Dr. James B. Angell, President of the University, left on his mission to Turkey, a telegram came from a Detroit evening paper directing him to see Dr. Angell and ask why he had changed his date of sailing.
Dr. Angell was not in the habit of telling reporters what he did not wish them to know, and when asked the question replied: "Haven't a word to say. I really don't know anything new at all." Then with a smile which he fondly believed to be inscrutable, he remarked: "Why, I don't even know whether I'll go to Turkey or not."
A few minutes later those last words of the President were reported over the wires, without the sarcasm and without the smile. That very evening, in big headlines on the first page, it was announced that there was some hitch, and that President Angell might not go as Minister to the Court of the Sultan.
The correspondents of the morning papers hastened to see President Angell, who insisted that if he had made such a remark it was in fun. But it was unavailing. The despatch had stirred up the officials in Washington, and the morning papers that printed the President's explanation printed over it the official statement, that the Porte was objecting to Dr. Angell, on account of his close relationship with the Congregational Missionary Board.
After his graduation in 1897, he took a position on the staff of a Detroit evening paper. Much of the two years of his newspaper work there was spent in Lansing covering State politics. In this line of work lay his chief interest, though he by no means confined himself to it.
His work made it possible for him to indulge his bent for dipping into the by-ways of human life. Utterly fearless, resolute, persistent, there was yet in his manner a beautiful simplicity, a gentleness and interest that rarely failed to disarm and win admission where he desired to enter. Added to this equipment were a fine sense of humour, a subtle sympathy, and a passionate tenderness for anyone or anything lonely or neglected or in trouble. So, as only the few do, he learned "Why."
Here amidst the struggles and temptations, the joys and disappointments, the successes and mistakes of his busy life, one hero rose surely to a place above all others, a place that was never usurped--"the man, Christ Jesus," worshipped in the years that were left, not only as the Redeemer of the world, but as his ideal hero.
This was his manliest man, so grandly strong and brave, yet so inexpressibly sweet-spirited and gentle, with a great human heart that, understanding so wholly, was yet so little understood; that in the midst of overwhelming work and care and loneliness hungered for human love and sympathy, giving so generously of its own great store, receiving so little in return. Here he found the strong purpose, the indomitable will, the courage that, accepting the hard things of life, could yet go unfalteringly forward, to the accomplishment of a great work, even though there was ever before Him the consciousness that at the end must come the great sacrifice.

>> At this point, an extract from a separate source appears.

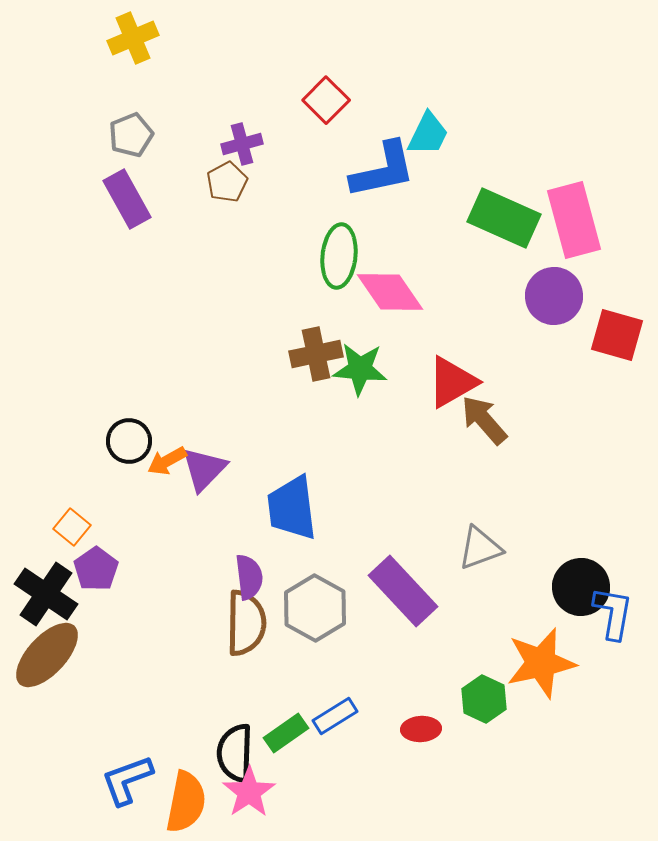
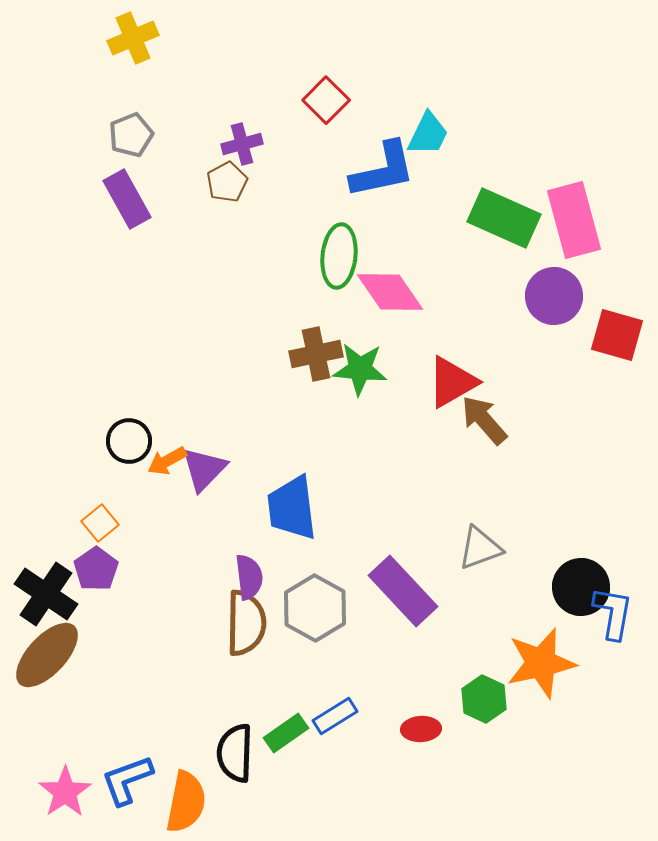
orange square at (72, 527): moved 28 px right, 4 px up; rotated 12 degrees clockwise
pink star at (249, 792): moved 184 px left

In 1899 he decided to launch out into the wider field, which journalistic work in the East offered, and in the summer of that year he came to New York. Many were the predictions of brother reporters and friends that he would starve in the great city. It was a struggle. He knew no one, had letters to no one, but that was rather as he wished it than otherwise. He liked to test his own fitness. It meant risk, but he knew his own capabilities and believed in his own resourcefulness. He had thoroughly convinced himself that the men who achieve are those who do what other men are afraid to do. The difficulty would be to get an opening. That done, he had no fear of what would follow.
He began his quest with a capital of less than five dollars. There were many disappointments, much weariness, and a long fast which came near to persuading him that his friends' predictions were perhaps about to be fulfilled. But he got his opening.
Staggering with weakness, he had lived for two days in momentary dread of arrest for drunkenness. Then just when it seemed that he could go no farther, a former acquaintance from the West, of whose presence in the city he was aware, met him. Among the first questions was: "Do you need money?" and forthwith a generous fifteen dollars was placed in his hand. That day one of his special stories was accepted, and only a few days later he was taken on the staff of the Daily News, where soon the best assignments of the paper were given him.